2020-01-28 Richard Sandiford <richard.sandiford@arm.com>
gcc/
PR tree-optimization/92822
* tree-ssa-forwprop.c (simplify_vector_constructor): When filling
out the don't-care elements of a vector whose significant elements
are duplicates, make the don't-care elements duplicates too.
predcom has the following code to stop one rogue load from
interfering with other store-load opportunities:
/* If A is read and B write or vice versa and there is unsuitable
dependence, instead of merging both components into a component
that will certainly not pass suitable_component_p, just put the
read into bad component, perhaps at least the write together with
all the other data refs in it's component will be optimizable. */
But when store-store commoning was added later, this had the effect
of ignoring loads that occur between two candidate stores.
There is code further up to handle loads and stores with unknown
dependences:
/* Don't do store elimination if there is any unknown dependence for
any store data reference. */
if ((DR_IS_WRITE (dra) || DR_IS_WRITE (drb))
&& (DDR_ARE_DEPENDENT (ddr) == chrec_dont_know
|| DDR_NUM_DIST_VECTS (ddr) == 0))
eliminate_store_p = false;
But the store-load code above skips loads for *known* dependences
if (a) the load has already been marked "bad" or (b) the data-ref
machinery knows the dependence distance, but determine_offsets
can't handle the combination.
(a) happens to be the problem in the testcase, but a different
sequence could have given (b) instead.

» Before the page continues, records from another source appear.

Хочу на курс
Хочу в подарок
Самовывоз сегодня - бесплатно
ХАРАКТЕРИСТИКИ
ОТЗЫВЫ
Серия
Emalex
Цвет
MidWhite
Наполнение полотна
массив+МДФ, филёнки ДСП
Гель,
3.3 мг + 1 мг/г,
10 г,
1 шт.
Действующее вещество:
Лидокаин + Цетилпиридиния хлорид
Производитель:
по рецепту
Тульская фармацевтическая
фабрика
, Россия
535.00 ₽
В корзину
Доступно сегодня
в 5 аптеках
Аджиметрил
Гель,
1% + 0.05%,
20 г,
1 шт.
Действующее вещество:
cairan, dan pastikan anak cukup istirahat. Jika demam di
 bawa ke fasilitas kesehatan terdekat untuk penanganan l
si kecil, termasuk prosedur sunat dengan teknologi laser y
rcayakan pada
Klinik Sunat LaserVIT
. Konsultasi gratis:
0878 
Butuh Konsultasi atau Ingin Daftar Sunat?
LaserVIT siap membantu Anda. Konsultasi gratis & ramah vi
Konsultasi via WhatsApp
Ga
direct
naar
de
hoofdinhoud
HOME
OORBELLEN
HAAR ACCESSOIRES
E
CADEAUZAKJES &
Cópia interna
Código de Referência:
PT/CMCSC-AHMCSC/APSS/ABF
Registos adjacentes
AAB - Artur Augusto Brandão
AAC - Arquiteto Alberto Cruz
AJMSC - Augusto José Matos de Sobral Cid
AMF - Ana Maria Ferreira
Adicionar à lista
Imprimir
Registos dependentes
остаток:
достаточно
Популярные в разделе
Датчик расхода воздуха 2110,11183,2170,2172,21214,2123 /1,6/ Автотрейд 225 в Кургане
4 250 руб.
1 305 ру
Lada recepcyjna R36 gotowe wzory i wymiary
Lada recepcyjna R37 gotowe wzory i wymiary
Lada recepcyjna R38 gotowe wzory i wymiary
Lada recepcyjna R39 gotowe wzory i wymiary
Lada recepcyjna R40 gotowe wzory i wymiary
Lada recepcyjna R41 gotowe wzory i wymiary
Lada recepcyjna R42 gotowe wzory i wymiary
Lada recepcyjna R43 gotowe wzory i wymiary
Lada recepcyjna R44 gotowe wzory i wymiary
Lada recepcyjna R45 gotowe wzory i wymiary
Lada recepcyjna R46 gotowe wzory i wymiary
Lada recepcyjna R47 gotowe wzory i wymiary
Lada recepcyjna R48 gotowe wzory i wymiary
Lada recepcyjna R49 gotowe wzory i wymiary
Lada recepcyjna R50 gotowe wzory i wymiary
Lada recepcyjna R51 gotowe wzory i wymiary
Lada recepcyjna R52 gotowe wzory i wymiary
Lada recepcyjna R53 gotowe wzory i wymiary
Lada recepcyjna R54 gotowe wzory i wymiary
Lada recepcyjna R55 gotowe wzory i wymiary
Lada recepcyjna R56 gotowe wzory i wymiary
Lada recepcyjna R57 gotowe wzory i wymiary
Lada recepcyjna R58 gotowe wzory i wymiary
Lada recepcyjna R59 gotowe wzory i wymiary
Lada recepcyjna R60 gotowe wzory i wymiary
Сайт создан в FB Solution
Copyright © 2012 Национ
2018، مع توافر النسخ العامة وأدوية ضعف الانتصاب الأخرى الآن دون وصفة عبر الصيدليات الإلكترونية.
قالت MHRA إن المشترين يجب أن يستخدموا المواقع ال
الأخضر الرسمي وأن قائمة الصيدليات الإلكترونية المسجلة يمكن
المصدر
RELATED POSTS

We have writes to individual
fields of a structure and reads from the whole structure. Since
determine_offsets requires the types to be the same, it returns false
for each such read/write combination.
This patch records which components have had loads removed and
prevents store-store commoning for them. It's a bit too pessimistic,
since there shouldn't be a problem if a "bad" load dominates all stores
in a component. But (a) we can't AFAIK use pcom_stmt_dominates_stmt_p
here and (b) the handling for that case would probably need to be
removed again if we handled more exotic cases in future.
2020-01-28 Richard Sandiford <richard.sandiford@arm.com>
gcc/
PR tree-optimization/93434
* tree-predcom.c (split_data_refs_to_components): Record which
components have had aliasing loads removed. Prevent store-store
commoning for all such components.
gcc/testsuite/
PR tree-optimization/93434
* gcc.c-torture/execute/pr93434.c: New test.